# [Your task]
Print every entry exactly once more, omitting each picture.

Page images and extracted text
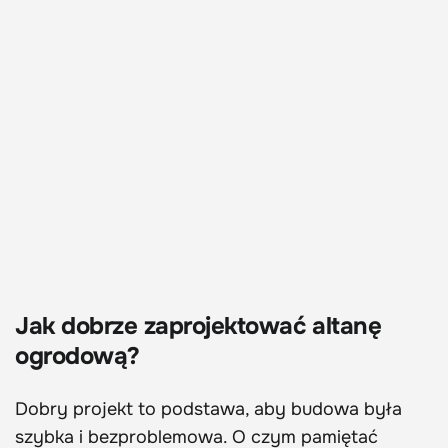
Jak dobrze zaprojektować altanę
ogrodową?
Dobry projekt to podstawa, aby budowa była
szybka i bezproblemowa. O czym pamiętać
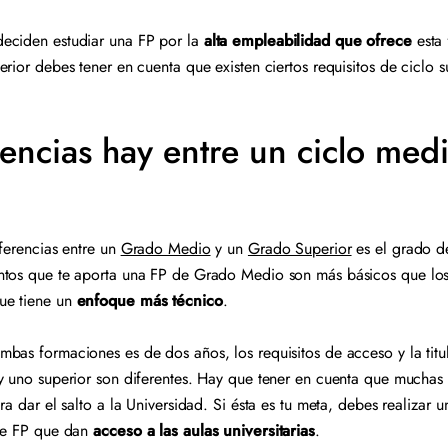
eciden estudiar una FP por la
alta empleabilidad que ofrece
esta 
rior debes tener en cuenta que existen ciertos requisitos de ciclo 
encias hay entre un ciclo med
iferencias entre un
Grado Medio
y un
Grado Superior
es el grado d
ntos que te aporta una FP de Grado Medio son más básicos que lo
ue tiene un
enfoque más técnico
.
bas formaciones es de dos años, los requisitos de acceso y la titu
y uno superior son diferentes. Hay que tener en cuenta que muchas
ra dar el salto a la Universidad. Si ésta es tu meta, debes realizar
 de FP que dan
acceso a las aulas universitarias
.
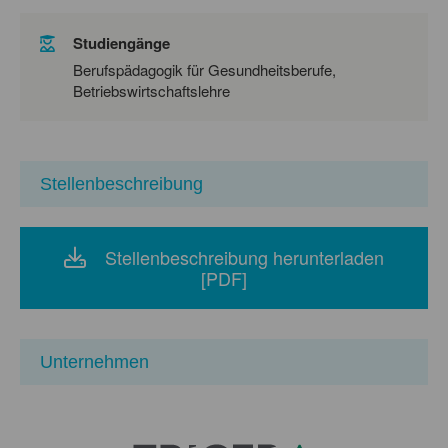
Studiengänge
Berufspädagogik für Gesundheitsberufe,
Betriebswirtschaftslehre
Stellenbeschreibung
Stellenbeschreibung herunterladen
[PDF]
Unternehmen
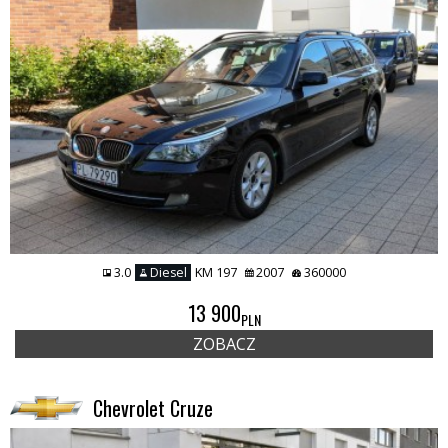
3.0
Diesel
KM 197
2007
360000
13 900
PLN
ZOBACZ
Chevrolet Cruze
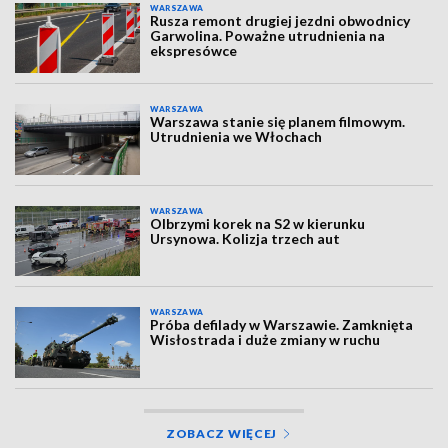
WARSZAWA
Rusza remont drugiej jezdni obwodnicy
Garwolina. Poważne utrudnienia na
ekspresówce
WARSZAWA
Warszawa stanie się planem filmowym.
Utrudnienia we Włochach
WARSZAWA
Olbrzymi korek na S2 w kierunku
Ursynowa. Kolizja trzech aut
WARSZAWA
Próba defilady w Warszawie. Zamknięta
Wisłostrada i duże zmiany w ruchu
ZOBACZ WIĘCEJ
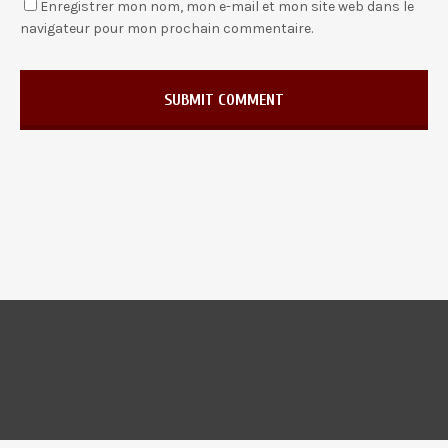
Enregistrer mon nom, mon e-mail et mon site web dans le
navigateur pour mon prochain commentaire.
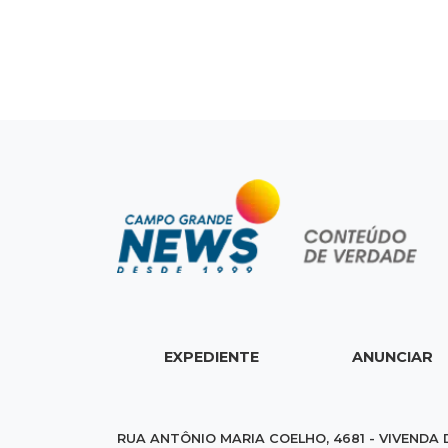
EXPEDIENTE
ANUNCIAR
RUA ANTÔNIO MARIA COELHO, 4681 - VIVENDA 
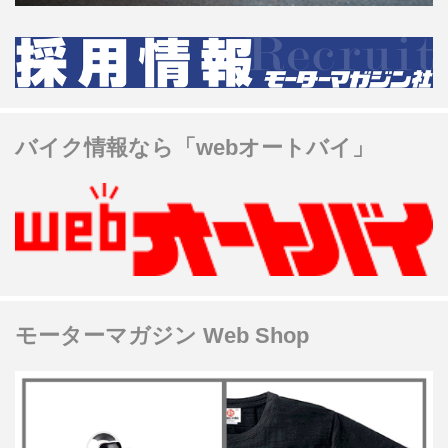
バイク情報なら「webオートバイ」
モーターマガジン Web Shop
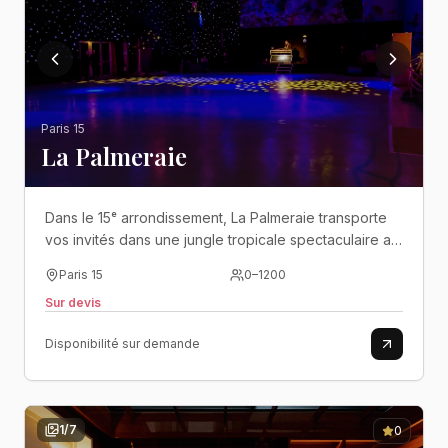
Paris 15
La Palmeraie
Dans le 15ᵉ arrondissement, La Palmeraie transporte
vos invités dans une jungle tropicale spectaculaire au
cœur de l’un des plus grands espaces événementiels
Paris 15
0
–
1200
de Paris..
Sur devis
Disponibilité sur demande
1
/
7
0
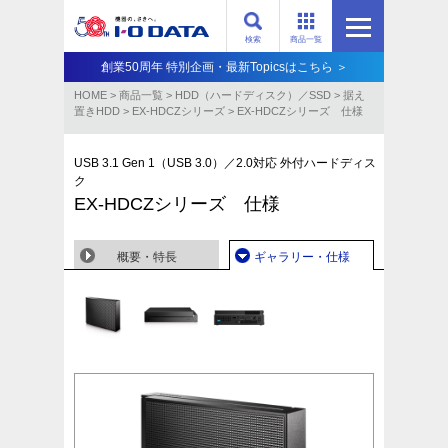
検索
商品一覧
創業50周年 特別企画・最新Topicsはこちら ＞
HOME
>
商品一覧
>
HDD（ハードディスク）／SSD
>
据え
置きHDD
>
EX-HDCZシリーズ
>
EX-HDCZシリーズ 仕様
USB 3.1 Gen 1（USB 3.0）／2.0対応 外付ハードディス
ク
EX-HDCZシリーズ 仕様
概要・特長
ギャラリー・仕様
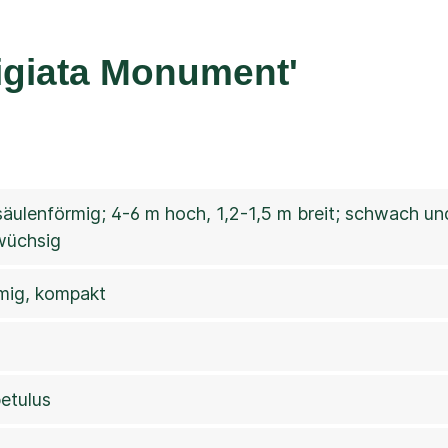
tigiata Monument'
äulenförmig; 4-6 m hoch, 1,2-1,5 m breit; schwach 
üchsig
mig, kompakt
betulus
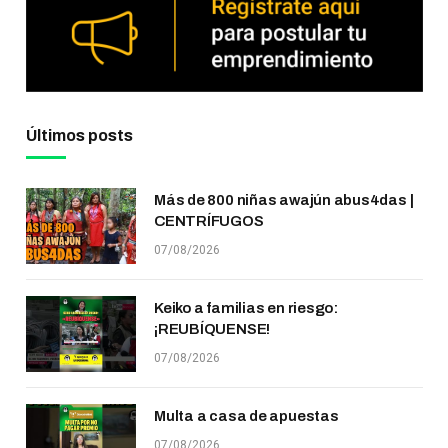
Últimos posts
Más de 800 niñas awajún abus4das |
CENTRÍFUGOS
07/08/2026
Keiko a familias en riesgo:
¡REUBÍQUENSE!
07/08/2026
Multa a casa de apuestas
07/08/2026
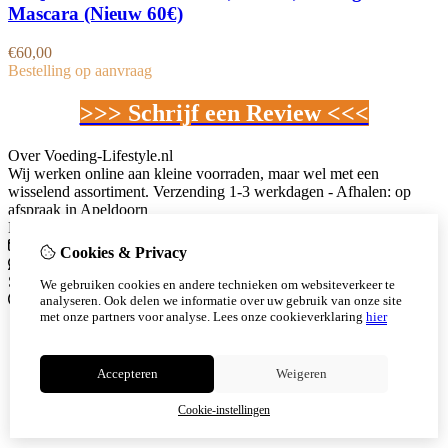
Mascara (Nieuw 60€)
€
60,00
Bestelling op aanvraag
>>> Schrijf een Review <<<
Over Voeding-Lifestyle.nl
Wij werken online aan kleine voorraden, maar wel met een
wisselend assortiment. Verzending 1-3 werkdagen - Afhalen: op
afspraak in Apeldoorn
Neem contact met ons op
info@voeding-lifestyle.nl
Cookies & Privacy
Whatsapp
+31 614044847
Social Media
We gebruiken cookies en andere technieken om websiteverkeer te
Informatie
analyseren. Ook delen we informatie over uw gebruik van onze site
met onze partners voor analyse.
Lees onze cookieverklaring
hier
Over mij
Herbalife
Member aanmelding
Accepteren
Weigeren
Runs
Join The Team
Cookie-instellingen
Vacatures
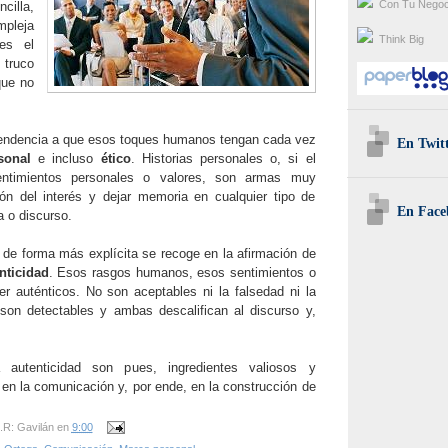
Con Tu Negoc
illa,
mpleja
Think Big
es el
 truco
que no
tendencia a que esos toques humanos tengan cada vez
En Twit
sonal
e incluso
ético
. Historias personales o, si el
entimientos personales o valores, son armas muy
ón del interés y dejar memoria en cualquier tipo de
En Face
a o discurso.
e de forma más explícita se recoge en la afirmación de
nticidad
. Esos rasgos humanos, esos sentimientos o
r auténticos. No son aceptables ni la falsedad ni la
 son detectables y ambas descalifican al discurso y,
autenticidad son pues, ingredientes valiosos y
 en la comunicación y, por ende, en la construcción de
.R: Gavilán
en
9:00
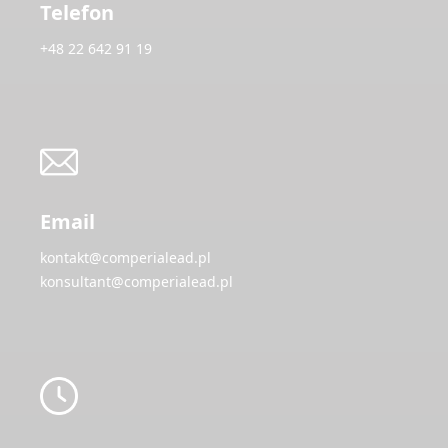
Telefon
+48 22 642 91 19
Email
kontakt@comperialead.pl
konsultant@comperialead.pl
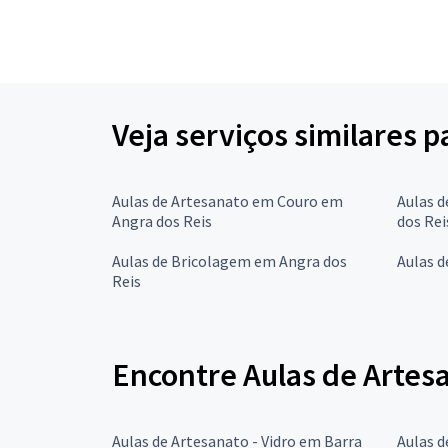
Veja serviços similares 
Aulas de Artesanato em Couro em
Aulas d
Angra dos Reis
dos Rei
Aulas de Bricolagem em Angra dos
Aulas d
Reis
Encontre Aulas de Artesa
Aulas de Artesanato - Vidro em Barra
Aulas d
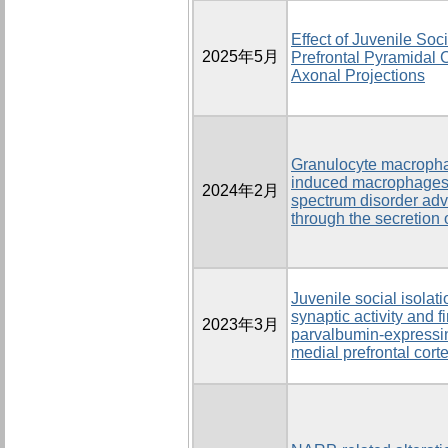
Effect of Juvenile Soci
2025年5月
Prefrontal Pyramidal C
Axonal Projections
Granulocyte macrophag
induced macrophages o
2024年2月
spectrum disorder adv
through the secretion 
Juvenile social isolat
synaptic activity and fi
2023年3月
parvalbumin-expressi
medial prefrontal cort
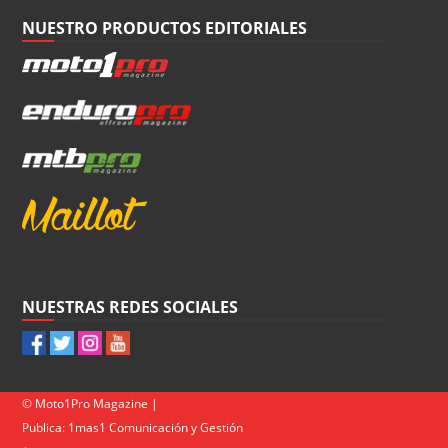
NUESTRO PRODUCTOS EDITORIALES
NUESTRAS REDES SOCIALES
© Moto1Pro Magazine |
Publica:
1mas1 Comunicación y Gestión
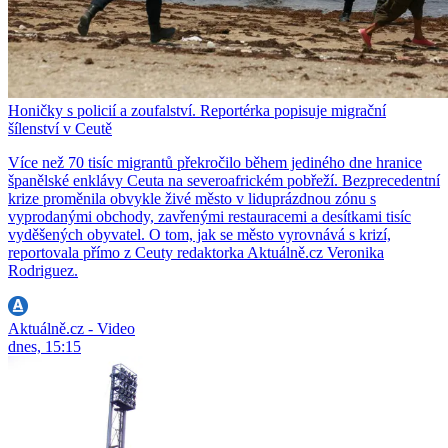
Honičky s policií a zoufalství. Reportérka popisuje migrační
šílenství v Ceutě
Více než 70 tisíc migrantů překročilo během jediného dne hranice
španělské enklávy Ceuta na severoafrickém pobřeží. Bezprecedentní
krize proměnila obvykle živé město v liduprázdnou zónu s
vyprodanými obchody, zavřenými restauracemi a desítkami tisíc
vyděšených obyvatel. O tom, jak se město vyrovnává s krizí,
reportovala přímo z Ceuty redaktorka Aktuálně.cz Veronika
Rodriguez.
Aktuálně.cz - Video
dnes, 15:15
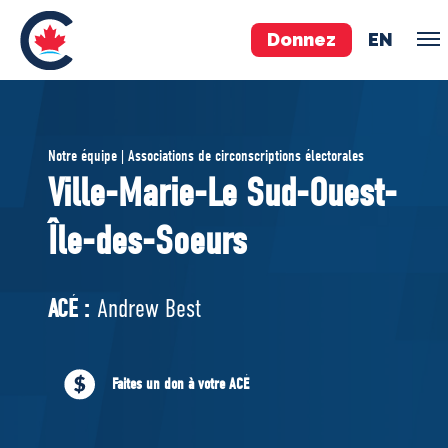
Donnez
EN
ÉQUIPE
Notre équipe | Associations de circonscriptions électorales
Pierre Poilievre
Ville-Marie-Le Sud-Ouest-
Vos députés conservateurs
Île-des-Soeurs
Cabinet fantôme
Exécutif national
ACÉ
ACÉ :
Andrew Best
À PROPOS
Faites un don à votre ACÉ
Documents constitutifs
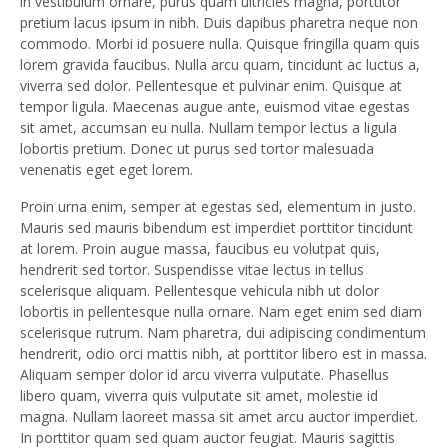
in vestibulum ornare, purus quam ultricies magna, porttitor
pretium lacus ipsum in nibh. Duis dapibus pharetra neque non
commodo. Morbi id posuere nulla. Quisque fringilla quam quis
lorem gravida faucibus. Nulla arcu quam, tincidunt ac luctus a,
viverra sed dolor. Pellentesque et pulvinar enim. Quisque at
tempor ligula. Maecenas augue ante, euismod vitae egestas
sit amet, accumsan eu nulla. Nullam tempor lectus a ligula
lobortis pretium. Donec ut purus sed tortor malesuada
venenatis eget eget lorem.
Proin urna enim, semper at egestas sed, elementum in justo.
Mauris sed mauris bibendum est imperdiet porttitor tincidunt
at lorem. Proin augue massa, faucibus eu volutpat quis,
hendrerit sed tortor. Suspendisse vitae lectus in tellus
scelerisque aliquam. Pellentesque vehicula nibh ut dolor
lobortis in pellentesque nulla ornare. Nam eget enim sed diam
scelerisque rutrum. Nam pharetra, dui adipiscing condimentum
hendrerit, odio orci mattis nibh, at porttitor libero est in massa.
Aliquam semper dolor id arcu viverra vulputate. Phasellus
libero quam, viverra quis vulputate sit amet, molestie id
magna. Nullam laoreet massa sit amet arcu auctor imperdiet.
In porttitor quam sed quam auctor feugiat. Mauris sagittis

# [Output of the task]
Jak dobrze zaprojektować altanę
ogrodową?
Dobry projekt to podstawa, aby budowa była
szybka i bezproblemowa. O czym pamiętać
eciden estudiar una FP por la
alta empleabilidad que ofrece
esta 
rior debes tener en cuenta que existen ciertos requisitos de ciclo 
encias hay entre un ciclo med
iferencias entre un
Grado Medio
y un
Grado Superior
es el grado d
ntos que te aporta una FP de Grado Medio son más básicos que lo
ue tiene un
enfoque más técnico
.
bas formaciones es de dos años, los requisitos de acceso y la titu
y uno superior son diferentes. Hay que tener en cuenta que muchas
ra dar el salto a la Universidad. Si ésta es tu meta, debes realizar
 de FP que dan
acceso a las aulas universitarias
.
Studiengänge
Berufspädagogik für Gesundheitsberufe,
Betriebswirtschaftslehre
Stellenbeschreibung
Stellenbeschreibung herunterladen
[PDF]
Unternehmen
3.0
Diesel
KM 197
2007
360000
13 900
PLN
ZOBACZ
Chevrolet Cruze
WARSZAWA
Rusza remont drugiej jezdni obwodnicy
Garwolina. Poważne utrudnienia na
ekspresówce
WARSZAWA
Warszawa stanie się planem filmowym.
Utrudnienia we Włochach
WARSZAWA
Olbrzymi korek na S2 w kierunku
Ursynowa. Kolizja trzech aut
WARSZAWA
Próba defilady w Warszawie. Zamknięta
Wisłostrada i duże zmiany w ruchu
ZOBACZ WIĘCEJ
Enregistrer mon nom, mon e-mail et mon site web dans le
navigateur pour mon prochain commentaire.
EXPEDIENTE
ANUNCIAR
RUA ANTÔNIO MARIA COELHO, 4681 - VIVENDA 
バイク情報なら「webオートバイ」
モーターマガジン Web Shop
Paris 15
La Palmeraie
Dans le 15ᵉ arrondissement, La Palmeraie transporte
vos invités dans une jungle tropicale spectaculaire au
cœur de l’un des plus grands espaces événementiels
Paris 15
0
–
1200
de Paris..
Sur devis
Disponibilité sur demande
1
/
7
0
検索
商品一覧
創業50周年 特別企画・最新Topicsはこちら ＞
HOME
>
商品一覧
>
HDD（ハードディスク）／SSD
>
据え
置きHDD
>
EX-HDCZシリーズ
>
EX-HDCZシリーズ 仕様
USB 3.1 Gen 1（USB 3.0）／2.0対応 外付ハードディス
ク
EX-HDCZシリーズ 仕様
概要・特長
ギャラリー・仕様
tigiata Monument'
äulenförmig; 4-6 m hoch, 1,2-1,5 m breit; schwach 
üchsig
mig, kompakt
betulus
Últimos posts
Más de 800 niñas awajún abus4das |
CENTRÍFUGOS
07/08/2026
Keiko a familias en riesgo:
¡REUBÍQUENSE!
07/08/2026
Multa a casa de apuestas
07/08/2026
Mascara (Nieuw 60€)
€
60,00
Bestelling op aanvraag
>>> Schrijf een Review <<<
Over Voeding-Lifestyle.nl
Wij werken online aan kleine voorraden, maar wel met een
wisselend assortiment. Verzending 1-3 werkdagen - Afhalen: op
afspraak in Apeldoorn
Neem contact met ons op
info@voeding-lifestyle.nl
Cookies & Privacy
Whatsapp
+31 614044847
Social Media
We gebruiken cookies en andere technieken om websiteverkeer te
Informatie
analyseren. Ook delen we informatie over uw gebruik van onze site
met onze partners voor analyse.
Lees onze cookieverklaring
hier
Over mij
Herbalife
Member aanmelding
Accepteren
Weigeren
Runs
Join The Team
Cookie-instellingen
Vacatures
Con Tu Negoc
illa,
mpleja
Think Big
es el
 truco
que no
tendencia a que esos toques humanos tengan cada vez
En Twit
sonal
e incluso
ético
. Historias personales o, si el
entimientos personales o valores, son armas muy
ón del interés y dejar memoria en cualquier tipo de
En Face
a o discurso.
e de forma más explícita se recoge en la afirmación de
nticidad
. Esos rasgos humanos, esos sentimientos o
r auténticos. No son aceptables ni la falsedad ni la
 son detectables y ambas descalifican al discurso y,
autenticidad son pues, ingredientes valiosos y
 en la comunicación y, por ende, en la construcción de
.R: Gavilán
en
9:00
Telefon
+48 22 642 91 19
Email
kontakt@comperialead.pl
konsultant@comperialead.pl
Veja serviços similares 
Aulas de Artesanato em Couro em
Aulas d
Angra dos Reis
dos Rei
Aulas de Bricolagem em Angra dos
Aulas d
Reis
Encontre Aulas de Artesa
Aulas de Artesanato - Vidro em Barra
Aulas d
Effect of Juvenile Soci
2025年5月
Prefrontal Pyramidal C
Axonal Projections
Granulocyte macrophag
induced macrophages o
2024年2月
spectrum disorder adv
through the secretion 
Juvenile social isolat
synaptic activity and fi
2023年3月
parvalbumin-expressi
medial prefrontal cort
NUESTRO PRODUCTOS EDITORIALES
NUESTRAS REDES SOCIALES
© Moto1Pro Magazine |
Publica:
1mas1 Comunicación y Gestión
Honičky s policií a zoufalství. Reportérka popisuje migrační
šílenství v Ceutě
Více než 70 tisíc migrantů překročilo během jediného dne hranice
španělské enklávy Ceuta na severoafrickém pobřeží. Bezprecedentní
krize proměnila obvykle živé město v liduprázdnou zónu s
vyprodanými obchody, zavřenými restauracemi a desítkami tisíc
vyděšených obyvatel. O tom, jak se město vyrovnává s krizí,
reportovala přímo z Ceuty redaktorka Aktuálně.cz Veronika
Rodriguez.
Aktuálně.cz - Video
dnes, 15:15
Donnez
EN
ÉQUIPE
Notre équipe | Associations de circonscriptions électorales
Pierre Poilievre
Ville-Marie-Le Sud-Ouest-
Vos députés conservateurs
Île-des-Soeurs
Cabinet fantôme
Exécutif national
ACÉ
ACÉ :
Andrew Best
À PROPOS
Faites un don à votre ACÉ
Documents constitutifs
in vestibulum ornare, purus quam ultricies magna, porttitor
pretium lacus ipsum in nibh. Duis dapibus pharetra neque non
commodo. Morbi id posuere nulla. Quisque fringilla quam quis
lorem gravida faucibus. Nulla arcu quam, tincidunt ac luctus a,
viverra sed dolor. Pellentesque et pulvinar enim. Quisque at
tempor ligula. Maecenas augue ante, euismod vitae egestas
sit amet, accumsan eu nulla. Nullam tempor lectus a ligula
lobortis pretium. Donec ut purus sed tortor malesuada
venenatis eget eget lorem.
Proin urna enim, semper at egestas sed, elementum in justo.
Mauris sed mauris bibendum est imperdiet porttitor tincidunt
at lorem. Proin augue massa, faucibus eu volutpat quis,
hendrerit sed tortor. Suspendisse vitae lectus in tellus
scelerisque aliquam. Pellentesque vehicula nibh ut dolor
lobortis in pellentesque nulla ornare. Nam eget enim sed diam
scelerisque rutrum. Nam pharetra, dui adipiscing condimentum
hendrerit, odio orci mattis nibh, at porttitor libero est in massa.
Aliquam semper dolor id arcu viverra vulputate. Phasellus
libero quam, viverra quis vulputate sit amet, molestie id
magna. Nullam laoreet massa sit amet arcu auctor imperdiet.
In porttitor quam sed quam auctor feugiat. Mauris sagittis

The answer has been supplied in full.